◆ WHAT THE TASK REQUIRES:
For this exercise, please find the lines in the entries that include the word "wykopy" and copy them.

◆ INFORMATION SHOWN:

Content starts

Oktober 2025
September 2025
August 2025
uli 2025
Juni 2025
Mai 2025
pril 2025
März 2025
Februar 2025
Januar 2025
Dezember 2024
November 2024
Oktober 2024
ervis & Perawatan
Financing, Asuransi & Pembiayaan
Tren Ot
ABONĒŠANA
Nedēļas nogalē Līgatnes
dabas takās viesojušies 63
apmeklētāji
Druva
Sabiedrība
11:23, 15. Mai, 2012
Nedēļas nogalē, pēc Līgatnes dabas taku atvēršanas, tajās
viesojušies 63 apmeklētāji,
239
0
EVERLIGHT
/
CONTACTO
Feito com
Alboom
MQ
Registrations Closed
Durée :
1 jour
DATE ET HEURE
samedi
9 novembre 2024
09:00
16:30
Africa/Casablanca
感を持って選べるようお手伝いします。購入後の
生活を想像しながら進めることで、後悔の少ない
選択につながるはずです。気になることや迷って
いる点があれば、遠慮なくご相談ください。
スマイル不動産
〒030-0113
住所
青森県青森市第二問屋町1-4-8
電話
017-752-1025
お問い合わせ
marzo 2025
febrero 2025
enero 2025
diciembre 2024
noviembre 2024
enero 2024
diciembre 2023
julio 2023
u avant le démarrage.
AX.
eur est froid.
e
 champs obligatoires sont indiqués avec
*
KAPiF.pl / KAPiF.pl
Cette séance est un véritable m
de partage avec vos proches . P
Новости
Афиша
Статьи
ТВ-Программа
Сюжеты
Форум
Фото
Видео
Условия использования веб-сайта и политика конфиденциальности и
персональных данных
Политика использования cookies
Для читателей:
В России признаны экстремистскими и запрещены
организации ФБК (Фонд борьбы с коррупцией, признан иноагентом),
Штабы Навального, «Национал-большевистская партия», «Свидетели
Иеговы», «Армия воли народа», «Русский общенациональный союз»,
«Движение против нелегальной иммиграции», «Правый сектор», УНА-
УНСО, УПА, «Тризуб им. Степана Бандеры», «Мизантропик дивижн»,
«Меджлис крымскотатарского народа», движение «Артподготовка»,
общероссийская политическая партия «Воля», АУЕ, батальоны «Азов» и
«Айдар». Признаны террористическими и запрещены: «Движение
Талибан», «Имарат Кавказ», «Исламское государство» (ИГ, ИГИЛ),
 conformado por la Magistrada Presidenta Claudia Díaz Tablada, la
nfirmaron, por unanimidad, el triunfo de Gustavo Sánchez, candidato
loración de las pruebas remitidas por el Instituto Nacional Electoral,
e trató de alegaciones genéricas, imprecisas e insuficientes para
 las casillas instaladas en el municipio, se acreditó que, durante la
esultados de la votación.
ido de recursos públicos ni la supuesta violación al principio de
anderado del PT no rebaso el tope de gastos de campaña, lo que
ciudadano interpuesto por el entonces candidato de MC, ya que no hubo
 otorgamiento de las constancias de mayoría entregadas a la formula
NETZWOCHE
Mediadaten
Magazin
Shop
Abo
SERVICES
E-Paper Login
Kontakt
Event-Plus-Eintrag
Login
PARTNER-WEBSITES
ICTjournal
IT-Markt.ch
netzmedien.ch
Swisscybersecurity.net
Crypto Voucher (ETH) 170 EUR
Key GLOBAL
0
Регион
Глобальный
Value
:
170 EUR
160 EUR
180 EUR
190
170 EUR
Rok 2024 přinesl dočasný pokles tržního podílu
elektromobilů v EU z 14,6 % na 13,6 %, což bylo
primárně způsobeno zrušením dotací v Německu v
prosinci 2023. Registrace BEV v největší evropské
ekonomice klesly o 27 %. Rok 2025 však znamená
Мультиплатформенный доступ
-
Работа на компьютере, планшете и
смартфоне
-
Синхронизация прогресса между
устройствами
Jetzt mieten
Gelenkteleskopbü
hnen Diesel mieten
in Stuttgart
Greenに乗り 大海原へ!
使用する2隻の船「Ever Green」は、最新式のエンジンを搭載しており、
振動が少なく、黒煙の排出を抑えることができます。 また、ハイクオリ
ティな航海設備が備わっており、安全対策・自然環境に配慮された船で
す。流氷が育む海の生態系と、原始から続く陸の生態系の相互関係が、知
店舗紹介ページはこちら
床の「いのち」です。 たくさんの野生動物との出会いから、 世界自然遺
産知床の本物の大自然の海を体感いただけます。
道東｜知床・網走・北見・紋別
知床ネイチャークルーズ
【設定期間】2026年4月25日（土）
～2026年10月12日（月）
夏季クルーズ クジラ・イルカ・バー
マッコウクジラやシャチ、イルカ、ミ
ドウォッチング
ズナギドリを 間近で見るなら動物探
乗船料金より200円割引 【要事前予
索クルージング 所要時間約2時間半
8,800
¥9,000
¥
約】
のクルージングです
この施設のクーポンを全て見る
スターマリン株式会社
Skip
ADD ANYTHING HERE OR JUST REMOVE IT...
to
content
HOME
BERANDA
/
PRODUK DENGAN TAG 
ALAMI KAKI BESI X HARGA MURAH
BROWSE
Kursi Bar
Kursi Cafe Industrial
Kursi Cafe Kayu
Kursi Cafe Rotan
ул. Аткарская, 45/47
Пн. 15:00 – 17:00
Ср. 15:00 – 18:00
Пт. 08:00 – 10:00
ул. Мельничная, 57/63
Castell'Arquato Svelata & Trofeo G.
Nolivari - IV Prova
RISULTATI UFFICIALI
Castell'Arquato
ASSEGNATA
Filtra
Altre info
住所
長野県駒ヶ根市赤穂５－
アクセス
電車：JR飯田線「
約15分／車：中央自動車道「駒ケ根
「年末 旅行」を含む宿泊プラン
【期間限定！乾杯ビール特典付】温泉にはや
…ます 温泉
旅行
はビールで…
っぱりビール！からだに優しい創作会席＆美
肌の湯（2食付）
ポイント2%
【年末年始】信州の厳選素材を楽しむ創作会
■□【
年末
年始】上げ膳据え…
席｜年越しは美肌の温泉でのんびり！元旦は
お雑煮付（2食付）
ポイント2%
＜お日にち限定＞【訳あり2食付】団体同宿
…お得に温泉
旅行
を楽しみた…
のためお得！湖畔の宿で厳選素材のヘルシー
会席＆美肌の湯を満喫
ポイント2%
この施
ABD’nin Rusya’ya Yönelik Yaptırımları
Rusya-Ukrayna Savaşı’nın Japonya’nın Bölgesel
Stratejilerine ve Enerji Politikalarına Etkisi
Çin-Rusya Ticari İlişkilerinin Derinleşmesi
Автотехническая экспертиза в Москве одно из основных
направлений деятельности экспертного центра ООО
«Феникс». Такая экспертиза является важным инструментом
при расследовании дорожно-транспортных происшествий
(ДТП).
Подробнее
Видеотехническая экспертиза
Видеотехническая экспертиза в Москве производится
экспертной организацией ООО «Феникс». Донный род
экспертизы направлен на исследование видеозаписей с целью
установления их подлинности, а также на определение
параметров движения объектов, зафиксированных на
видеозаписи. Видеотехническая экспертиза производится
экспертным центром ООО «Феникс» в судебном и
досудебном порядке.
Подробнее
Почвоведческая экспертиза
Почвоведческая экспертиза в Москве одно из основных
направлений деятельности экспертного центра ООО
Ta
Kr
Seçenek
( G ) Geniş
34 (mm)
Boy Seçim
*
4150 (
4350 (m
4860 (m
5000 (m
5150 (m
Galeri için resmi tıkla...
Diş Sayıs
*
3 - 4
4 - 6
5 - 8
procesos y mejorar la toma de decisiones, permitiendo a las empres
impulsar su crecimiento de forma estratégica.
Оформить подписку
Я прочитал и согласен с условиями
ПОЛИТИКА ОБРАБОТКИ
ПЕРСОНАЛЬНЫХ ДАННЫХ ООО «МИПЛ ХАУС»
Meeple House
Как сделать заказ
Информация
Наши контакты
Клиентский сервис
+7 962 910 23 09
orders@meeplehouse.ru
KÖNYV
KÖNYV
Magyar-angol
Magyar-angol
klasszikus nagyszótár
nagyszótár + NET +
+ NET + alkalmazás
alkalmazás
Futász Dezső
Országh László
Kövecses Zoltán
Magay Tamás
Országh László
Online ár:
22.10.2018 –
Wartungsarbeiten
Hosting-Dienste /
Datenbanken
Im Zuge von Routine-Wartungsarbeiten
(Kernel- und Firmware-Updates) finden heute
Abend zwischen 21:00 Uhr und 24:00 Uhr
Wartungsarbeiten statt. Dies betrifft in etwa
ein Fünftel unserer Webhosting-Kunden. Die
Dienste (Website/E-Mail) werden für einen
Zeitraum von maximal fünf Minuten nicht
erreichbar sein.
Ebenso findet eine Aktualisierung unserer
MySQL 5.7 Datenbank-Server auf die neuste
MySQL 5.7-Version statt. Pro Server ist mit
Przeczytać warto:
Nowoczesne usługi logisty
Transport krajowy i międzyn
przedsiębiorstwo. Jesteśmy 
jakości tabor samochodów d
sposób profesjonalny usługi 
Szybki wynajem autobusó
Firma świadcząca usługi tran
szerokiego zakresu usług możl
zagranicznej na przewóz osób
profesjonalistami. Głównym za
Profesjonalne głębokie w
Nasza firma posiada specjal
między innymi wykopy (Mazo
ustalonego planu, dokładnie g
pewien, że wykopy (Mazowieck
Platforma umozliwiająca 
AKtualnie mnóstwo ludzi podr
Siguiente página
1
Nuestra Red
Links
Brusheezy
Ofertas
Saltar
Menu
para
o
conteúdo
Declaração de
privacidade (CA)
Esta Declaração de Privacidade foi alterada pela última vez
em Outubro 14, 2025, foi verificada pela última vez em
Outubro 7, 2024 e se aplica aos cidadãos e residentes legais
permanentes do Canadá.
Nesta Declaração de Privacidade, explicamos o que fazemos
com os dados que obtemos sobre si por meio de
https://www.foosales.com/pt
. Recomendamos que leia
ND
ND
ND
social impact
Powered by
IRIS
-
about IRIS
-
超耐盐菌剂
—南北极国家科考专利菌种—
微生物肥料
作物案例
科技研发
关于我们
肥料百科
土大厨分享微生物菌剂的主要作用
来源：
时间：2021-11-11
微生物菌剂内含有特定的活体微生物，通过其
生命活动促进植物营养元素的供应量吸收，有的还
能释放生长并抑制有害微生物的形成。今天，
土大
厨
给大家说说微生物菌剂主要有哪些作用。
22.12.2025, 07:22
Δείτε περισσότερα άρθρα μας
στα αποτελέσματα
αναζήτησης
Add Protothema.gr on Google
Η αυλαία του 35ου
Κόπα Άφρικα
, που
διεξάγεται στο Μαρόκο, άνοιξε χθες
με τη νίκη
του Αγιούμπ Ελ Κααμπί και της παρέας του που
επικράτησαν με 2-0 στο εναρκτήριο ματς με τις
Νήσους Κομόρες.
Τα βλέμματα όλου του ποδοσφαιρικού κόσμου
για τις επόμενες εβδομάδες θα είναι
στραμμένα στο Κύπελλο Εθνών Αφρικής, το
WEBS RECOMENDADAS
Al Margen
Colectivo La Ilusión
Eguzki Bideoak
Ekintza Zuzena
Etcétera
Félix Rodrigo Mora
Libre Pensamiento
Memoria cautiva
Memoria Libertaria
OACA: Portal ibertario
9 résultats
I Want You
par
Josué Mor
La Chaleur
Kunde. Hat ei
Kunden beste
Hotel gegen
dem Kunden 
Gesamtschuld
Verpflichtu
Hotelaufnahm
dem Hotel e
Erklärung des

Content ends

◆ SOLUTION TO THIS EXERCISE:
między innymi wykopy (Mazo
pewien, że wykopy (Mazowieck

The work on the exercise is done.